Work to complete :: When you restate the data, keep every word as it is and drop the images.

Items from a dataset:
====

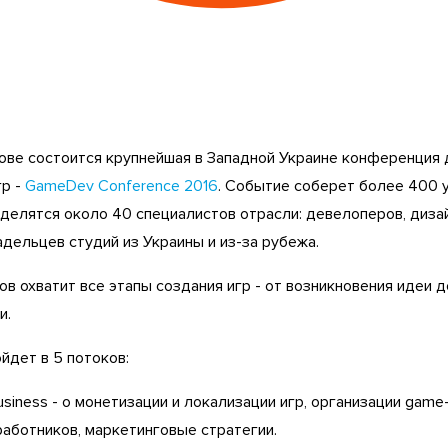
вове состоится крупнейшая в Западной Украине конференция 
гр -
GameDev Conference 2016
. Событие соберет более 400 у
делятся около 40 специалистов отрасли: девелоперов, диза
дельцев студий из Украины и из-за рубежа.
в охватит все этапы создания игр - от возникновения идеи д
и.
йдет в 5 потоков:
iness - о монетизации и локализации игр, организации game
работников, маркетинговые стратегии.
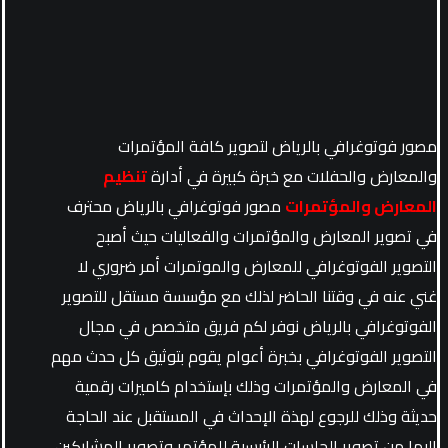
مصور فوتوغرافي بالرياض لتصوير كافة المؤتمرات
والمعارض والحفلات مع خبرة كبيرة في أدارة
تنظيم
المعارض والمؤتمرات
مصور فوتوغرافي بالرياض محترف
في تصوير المعارض والمؤتمرات والفعاليات حيث أصبح
التصوير الفوتوغرافي للمعارض والموتمرات أمر ضروري لا
غني عنه في وقتنا الحاضر لذلك مع مؤسسة مستقل للتصوير
الفوتوغرافي بالرياض نوفر لكم فريق متخصص في مجال
التصوير الفوتوغرافي بخبرة أعوام يقوم بتوثيق كل حدث مهم
في المعارض والمؤتمرات وذلك بإستخدام كاميرات رقمية
حديثة وذلك للرجوع لهذة الإحداث في المستقبل عند الحاجة
اليها من تصوير الجلسات الرئيسية للمؤتمر وتصوير المشاركين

====

Exercise response ::
вове состоится крупнейшая в Западной Украине конференция 
гр -
GameDev Conference 2016
. Событие соберет более 400 у
делятся около 40 специалистов отрасли: девелоперов, диза
дельцев студий из Украины и из-за рубежа.
в охватит все этапы создания игр - от возникновения идеи д
и.
йдет в 5 потоков:
iness - о монетизации и локализации игр, организации game
работников, маркетинговые стратегии.
مصور فوتوغرافي بالرياض لتصوير كافة المؤتمرات
والمعارض والحفلات مع خبرة كبيرة في أدارة
تنظيم
المعارض والمؤتمرات
مصور فوتوغرافي بالرياض محترف
في تصوير المعارض والمؤتمرات والفعاليات حيث أصبح
التصوير الفوتوغرافي للمعارض والموتمرات أمر ضروري لا
غني عنه في وقتنا الحاضر لذلك مع مؤسسة مستقل للتصوير
الفوتوغرافي بالرياض نوفر لكم فريق متخصص في مجال
التصوير الفوتوغرافي بخبرة أعوام يقوم بتوثيق كل حدث مهم
في المعارض والمؤتمرات وذلك بإستخدام كاميرات رقمية
حديثة وذلك للرجوع لهذة الإحداث في المستقبل عند الحاجة
اليها من تصوير الجلسات الرئيسية للمؤتمر وتصوير المشاركين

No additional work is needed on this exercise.